Mariama Jamanka, die zu ihrem gambischen Vater noch losen Kontakt hat, umso mehr aber zu ihrer Berliner Mutter, hat schon vieles ausprobiert. Zum Bobfahren ist sie gekommen, weil sie mal Leichtathletin war. Das ist noch nicht ungewöhnlich, die meisten Bob-Sportler stammen aus der Leichtathletik und haben rechtzeitig eingesehen, dass sie in dieser Disziplin niemals ein Siegerpodest aus der Nähe sehen werden. Bevor Jamanka den Hammerwurf probierte, war sie zu Hause in ihrem Viertel in Reinickendorf aber auch schon Cheerleaderin, davor wiederum Reiterin, und davor hatte sie eine Weile versucht, sich einen ganz anderen Traum zu erfüllen, den der Ballerina.
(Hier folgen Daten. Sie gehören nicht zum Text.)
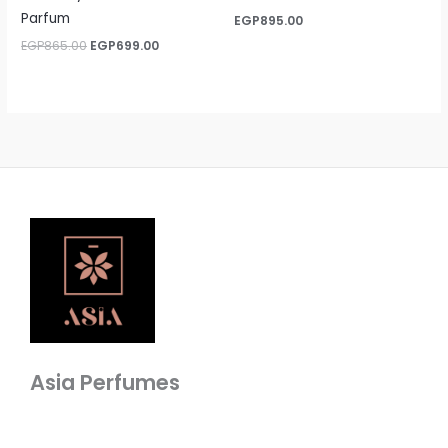
Parfum
EGP
895.00
EGP
865.00
EGP
699.00
Asia Perfumes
Dass aus den vielen Versuchen nichts wurde, zeugt von einer gewissen Sprunghaftigkeit, aber für eine Bob-Karriere hatte die junge Jamanka, die tanzende Hammerwurf-Reiterin, eine solide Grundlage: Schnellkraft, Technik und Balancegefühl. Mit 23 Jahren hakte sie die Leichtathletik ab, mit 25 dann die Anschieber-Karriere. Und um Pilotin zu werden, warf sie sich einmal mehr in das krasse Gegenteil ihres bisherigen Milieus: Die Berlinerin zog nach Oberhof, in den Thüringer Wald.

Dass Jamanka heute zu den Weltbesten zählt, zu einer ernst zu nehmenden Überraschungs-Olympiasiegerin, das hängt auch mit dem Sportzentrum Oberhof zusammen, wo es keine Szene-Klubs gibt, fast keine Tanzflächen, keine Künstlerviertel und keinen Kiez. Dafür hat Oberhof eine ideale Bobbahn für Pilotenschüler, in der sie sich auf zahlreichen Startrampen, von unten nach oben vortasten und ans höhere Tempo gewöhnen. Jamanka, das Berliner Nachtlicht, gewöhnte sich zudem an diese 1500-Einwohner-Gemeinde und freut sich heute, wenn sie von Winterreisen zurückkommt, auf die Ruhe, ihre kleine Wohnung und ihren Freundeskreis.

Alles in allem hat die neugierige, nie zufriedene, tanzende Wurfreiterin mit der sonderbaren Karriere also ziemlich viel richtig gemacht. Sie holt aus ihren Talenten das Beste heraus, und sie hat nach einem intensiven Trainingssommer beste Aussichten, nach Olympiagold bald das nächste ersehnte Ziel zu erreichen: ihren ersten Weltcupsieg.